Francis Oscar Callaway, congressman, was born in Harmony Hill, Texas, on October 2, 1872, the son of Christopher Columbus (Bud) and Louise Caroline (Atwood) Callaway. Four years later the family moved to Mercers Gap, in Comanche County. Callaway graduated from Comanche High School in 1894, taught school for three years, and entered the University of Texas law school; he received a degree in 1900 and began the practice of law. He was prosecuting attorney of Comanche County from 1900 to 1902.

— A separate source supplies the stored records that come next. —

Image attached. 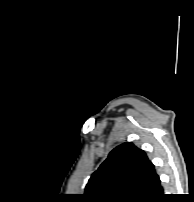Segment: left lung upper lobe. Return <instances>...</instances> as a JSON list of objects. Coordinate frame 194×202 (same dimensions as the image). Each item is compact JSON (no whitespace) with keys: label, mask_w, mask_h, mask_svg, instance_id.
Instances as JSON below:
<instances>
[{"label":"left lung upper lobe","mask_w":194,"mask_h":202,"mask_svg":"<svg viewBox=\"0 0 194 202\" xmlns=\"http://www.w3.org/2000/svg\"><path fill=\"white\" fill-rule=\"evenodd\" d=\"M160 187L145 152L127 142L113 149L93 173L84 198L87 202H152Z\"/></svg>","instance_id":"1"}]
</instances>
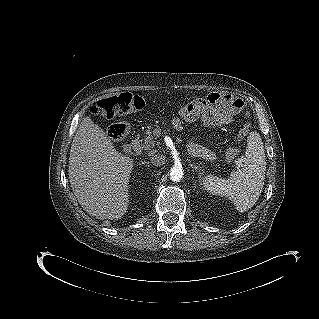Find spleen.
<instances>
[{"mask_svg":"<svg viewBox=\"0 0 319 319\" xmlns=\"http://www.w3.org/2000/svg\"><path fill=\"white\" fill-rule=\"evenodd\" d=\"M247 142L243 163L240 168L231 172L228 179L209 175L203 180L208 192L229 198L241 212L251 208L258 200L266 172L265 152L260 135L250 132Z\"/></svg>","mask_w":319,"mask_h":319,"instance_id":"obj_1","label":"spleen"}]
</instances>
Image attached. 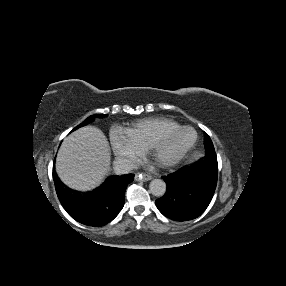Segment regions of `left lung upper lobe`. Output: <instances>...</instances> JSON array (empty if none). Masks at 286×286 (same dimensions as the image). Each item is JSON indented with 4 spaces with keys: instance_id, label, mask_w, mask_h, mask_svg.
Returning <instances> with one entry per match:
<instances>
[{
    "instance_id": "5c2ea615",
    "label": "left lung upper lobe",
    "mask_w": 286,
    "mask_h": 286,
    "mask_svg": "<svg viewBox=\"0 0 286 286\" xmlns=\"http://www.w3.org/2000/svg\"><path fill=\"white\" fill-rule=\"evenodd\" d=\"M204 146L206 149V153L215 152L213 143L207 133H205Z\"/></svg>"
}]
</instances>
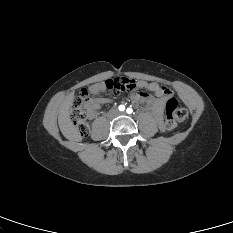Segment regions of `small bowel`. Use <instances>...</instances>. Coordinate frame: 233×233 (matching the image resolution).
Listing matches in <instances>:
<instances>
[{"label":"small bowel","mask_w":233,"mask_h":233,"mask_svg":"<svg viewBox=\"0 0 233 233\" xmlns=\"http://www.w3.org/2000/svg\"><path fill=\"white\" fill-rule=\"evenodd\" d=\"M140 89V92L134 91ZM133 89L129 98L131 103L136 107H141L152 114L156 122L161 126L165 111V105L169 98H172V91L166 86L159 85L155 82L136 81V87ZM152 92L154 95L149 94ZM91 101L88 107V117L94 118L98 110L105 104L111 102L108 98L112 91L106 89L105 83H97L90 87ZM104 95V97H102Z\"/></svg>","instance_id":"1"}]
</instances>
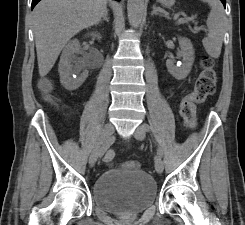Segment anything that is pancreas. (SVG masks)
<instances>
[{
    "mask_svg": "<svg viewBox=\"0 0 245 225\" xmlns=\"http://www.w3.org/2000/svg\"><path fill=\"white\" fill-rule=\"evenodd\" d=\"M193 18V17H192ZM188 21H190V20H187L186 22H184V23H187Z\"/></svg>",
    "mask_w": 245,
    "mask_h": 225,
    "instance_id": "cf45deb5",
    "label": "pancreas"
}]
</instances>
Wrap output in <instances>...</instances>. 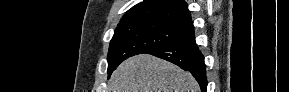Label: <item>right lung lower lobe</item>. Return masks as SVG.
<instances>
[{"instance_id":"obj_1","label":"right lung lower lobe","mask_w":289,"mask_h":92,"mask_svg":"<svg viewBox=\"0 0 289 92\" xmlns=\"http://www.w3.org/2000/svg\"><path fill=\"white\" fill-rule=\"evenodd\" d=\"M148 54L165 59L189 71L199 83L202 92H206L207 78L204 56L195 42L193 26L189 33L182 38L154 49Z\"/></svg>"}]
</instances>
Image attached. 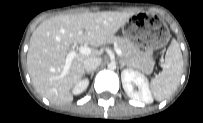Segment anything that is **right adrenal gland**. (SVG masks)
<instances>
[{
	"mask_svg": "<svg viewBox=\"0 0 203 123\" xmlns=\"http://www.w3.org/2000/svg\"><path fill=\"white\" fill-rule=\"evenodd\" d=\"M85 73H86V74H90V75H91V79L93 78L94 71H86Z\"/></svg>",
	"mask_w": 203,
	"mask_h": 123,
	"instance_id": "right-adrenal-gland-1",
	"label": "right adrenal gland"
}]
</instances>
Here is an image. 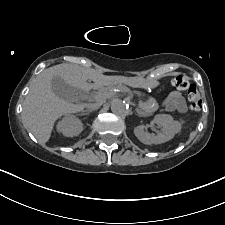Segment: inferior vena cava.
<instances>
[{
	"label": "inferior vena cava",
	"mask_w": 225,
	"mask_h": 225,
	"mask_svg": "<svg viewBox=\"0 0 225 225\" xmlns=\"http://www.w3.org/2000/svg\"><path fill=\"white\" fill-rule=\"evenodd\" d=\"M105 102V98L102 96H97L93 103L87 105L88 109H98Z\"/></svg>",
	"instance_id": "602c4592"
}]
</instances>
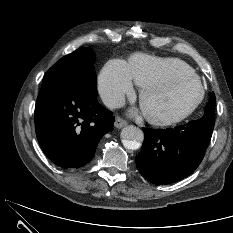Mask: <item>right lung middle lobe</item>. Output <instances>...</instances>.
Segmentation results:
<instances>
[{"instance_id": "right-lung-middle-lobe-1", "label": "right lung middle lobe", "mask_w": 233, "mask_h": 233, "mask_svg": "<svg viewBox=\"0 0 233 233\" xmlns=\"http://www.w3.org/2000/svg\"><path fill=\"white\" fill-rule=\"evenodd\" d=\"M95 53L91 48L81 47L59 60L45 75L46 79H63L88 83L96 87L94 69Z\"/></svg>"}]
</instances>
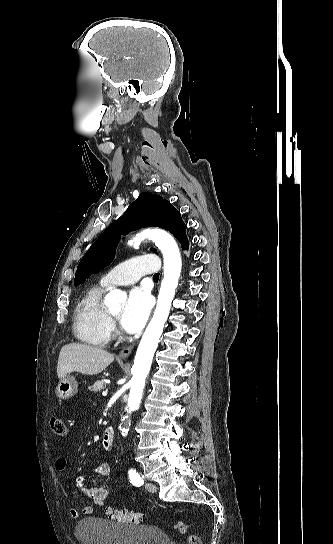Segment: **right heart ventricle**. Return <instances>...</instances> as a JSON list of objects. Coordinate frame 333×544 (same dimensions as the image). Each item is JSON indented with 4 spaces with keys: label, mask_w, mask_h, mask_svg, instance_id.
<instances>
[{
    "label": "right heart ventricle",
    "mask_w": 333,
    "mask_h": 544,
    "mask_svg": "<svg viewBox=\"0 0 333 544\" xmlns=\"http://www.w3.org/2000/svg\"><path fill=\"white\" fill-rule=\"evenodd\" d=\"M106 287H91L75 309L74 331L79 340L94 346H105L110 338L111 320L102 303Z\"/></svg>",
    "instance_id": "1"
}]
</instances>
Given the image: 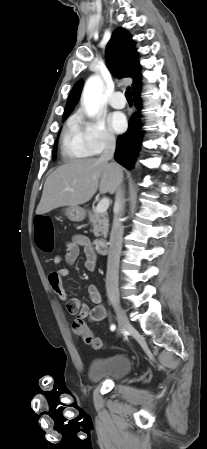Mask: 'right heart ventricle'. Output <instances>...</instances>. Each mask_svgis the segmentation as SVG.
I'll list each match as a JSON object with an SVG mask.
<instances>
[{
  "instance_id": "1",
  "label": "right heart ventricle",
  "mask_w": 207,
  "mask_h": 449,
  "mask_svg": "<svg viewBox=\"0 0 207 449\" xmlns=\"http://www.w3.org/2000/svg\"><path fill=\"white\" fill-rule=\"evenodd\" d=\"M61 154L67 160L91 155L82 139L78 120L75 117H71L67 122L61 141Z\"/></svg>"
}]
</instances>
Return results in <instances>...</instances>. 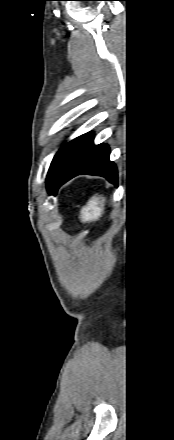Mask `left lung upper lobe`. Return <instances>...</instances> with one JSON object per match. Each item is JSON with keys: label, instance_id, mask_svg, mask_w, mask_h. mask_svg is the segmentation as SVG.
Segmentation results:
<instances>
[{"label": "left lung upper lobe", "instance_id": "5c2ea615", "mask_svg": "<svg viewBox=\"0 0 174 440\" xmlns=\"http://www.w3.org/2000/svg\"><path fill=\"white\" fill-rule=\"evenodd\" d=\"M79 138V137H78ZM78 138L70 141L66 145H64L54 156V159L50 165L48 176H47V189L49 193H52L53 185L57 179V177L60 175L62 170L67 164V161L70 157V154L78 140Z\"/></svg>", "mask_w": 174, "mask_h": 440}]
</instances>
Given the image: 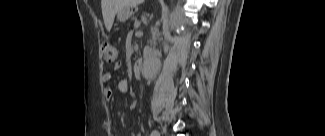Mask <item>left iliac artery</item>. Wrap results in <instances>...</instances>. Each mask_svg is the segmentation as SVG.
Wrapping results in <instances>:
<instances>
[{
  "instance_id": "obj_1",
  "label": "left iliac artery",
  "mask_w": 325,
  "mask_h": 136,
  "mask_svg": "<svg viewBox=\"0 0 325 136\" xmlns=\"http://www.w3.org/2000/svg\"><path fill=\"white\" fill-rule=\"evenodd\" d=\"M151 136H160V133L157 130H153Z\"/></svg>"
}]
</instances>
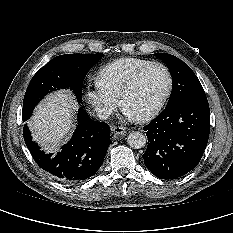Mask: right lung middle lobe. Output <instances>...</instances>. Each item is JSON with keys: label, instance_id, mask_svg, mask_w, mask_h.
Segmentation results:
<instances>
[{"label": "right lung middle lobe", "instance_id": "right-lung-middle-lobe-1", "mask_svg": "<svg viewBox=\"0 0 233 233\" xmlns=\"http://www.w3.org/2000/svg\"><path fill=\"white\" fill-rule=\"evenodd\" d=\"M98 54H65L50 60L32 78L23 101V120H27L38 102L60 88L73 90L81 101L82 85L89 69L101 57Z\"/></svg>", "mask_w": 233, "mask_h": 233}]
</instances>
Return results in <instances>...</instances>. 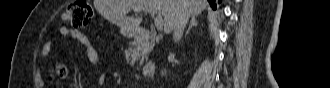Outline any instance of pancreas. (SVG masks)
I'll use <instances>...</instances> for the list:
<instances>
[{"label":"pancreas","mask_w":330,"mask_h":88,"mask_svg":"<svg viewBox=\"0 0 330 88\" xmlns=\"http://www.w3.org/2000/svg\"><path fill=\"white\" fill-rule=\"evenodd\" d=\"M154 44H155L154 40H152L150 42H148V41L144 42L140 48L135 49L133 51L132 58H136V59L144 58L148 54V52L151 51Z\"/></svg>","instance_id":"cf45deb5"}]
</instances>
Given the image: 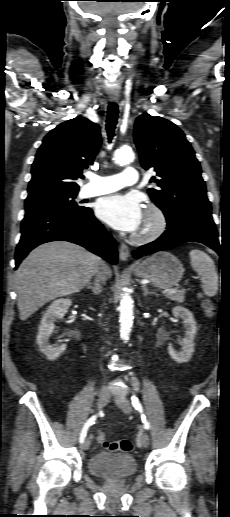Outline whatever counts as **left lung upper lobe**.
I'll return each instance as SVG.
<instances>
[{"instance_id":"1","label":"left lung upper lobe","mask_w":230,"mask_h":517,"mask_svg":"<svg viewBox=\"0 0 230 517\" xmlns=\"http://www.w3.org/2000/svg\"><path fill=\"white\" fill-rule=\"evenodd\" d=\"M134 140L145 170L157 173L149 189L153 202L163 211L167 223L185 215L210 213L201 167L184 133L171 121L142 114L136 120Z\"/></svg>"}]
</instances>
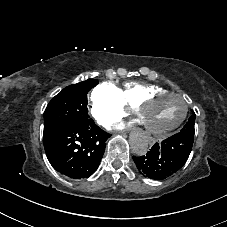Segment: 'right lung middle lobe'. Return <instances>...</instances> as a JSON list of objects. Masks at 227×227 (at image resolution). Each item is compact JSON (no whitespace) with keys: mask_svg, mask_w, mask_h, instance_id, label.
<instances>
[{"mask_svg":"<svg viewBox=\"0 0 227 227\" xmlns=\"http://www.w3.org/2000/svg\"><path fill=\"white\" fill-rule=\"evenodd\" d=\"M98 84L94 79L70 85L57 94L44 112L43 137L75 123H92L88 115L87 93Z\"/></svg>","mask_w":227,"mask_h":227,"instance_id":"1","label":"right lung middle lobe"}]
</instances>
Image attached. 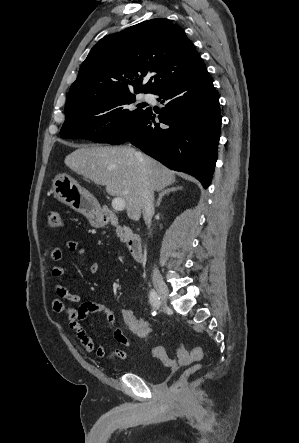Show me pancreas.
<instances>
[{"label": "pancreas", "instance_id": "obj_1", "mask_svg": "<svg viewBox=\"0 0 299 443\" xmlns=\"http://www.w3.org/2000/svg\"><path fill=\"white\" fill-rule=\"evenodd\" d=\"M117 235L122 242H125L127 240V236L122 232L121 229H117Z\"/></svg>", "mask_w": 299, "mask_h": 443}]
</instances>
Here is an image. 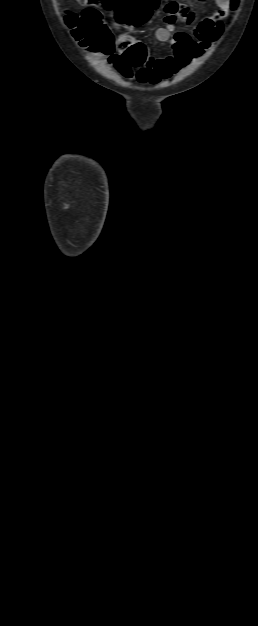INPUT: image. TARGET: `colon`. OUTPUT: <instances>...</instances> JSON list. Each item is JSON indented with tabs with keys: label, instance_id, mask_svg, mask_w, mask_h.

He was elected to the United States Congress from the Twelfth District of Texas in 1910, 1912, and 1914. Throughout his legislative career Callaway sharply questioned every federal expenditure. In 1912–13 he served on the Committee on Expenditures in the Treasury Department, and in 1914–15 he was on the Committee on Expenditures in the Department of the Interior. Until late 1915, when he was moved up to the Naval Affairs Committee, he had not attracted a great deal of attention except for his vigorous opposition to huge river and harbor appropriations. It was hard for him to see merit in making the Trinity and Brazos rivers navigable. Of these two rivers he once remarked that he had often waded across them, sometimes had spat across them, but never had to swim them. He gained national attention in 1916 by his opposition to the naval appropriation bill. He thought the huge preparedness campaign unnecessary and believed that it favored munition makers and others who would derive excessive profit from it. He also believed that an army of civilians could repel any invasion. So strong were his words against some congressmen that parts of his speech were expunged from the Congressional Record. He believed that submarines had made battleships obsolete and that international law would have to be rewritten to cover the situation.
He was defeated for renomination in 1916 by United States attorney James C. Wilson, largely on the issue of preparedness. At the time of his defeat his hometown newspaper, the Comanche Chief, editorialized, "One thing marks this man above his fellows and that is his absolute lack of fear of criticism. He has his convictions and lives up to them." In 1917 Callaway returned to Comanche, where he practiced law and engaged in farming and stock raising until his death on January 31, 1947. He was buried in Oakwood Cemetery, Comanche. He was survived by his widow, the former Stella Couch, whom he had married on December 29, 1904. They had no children.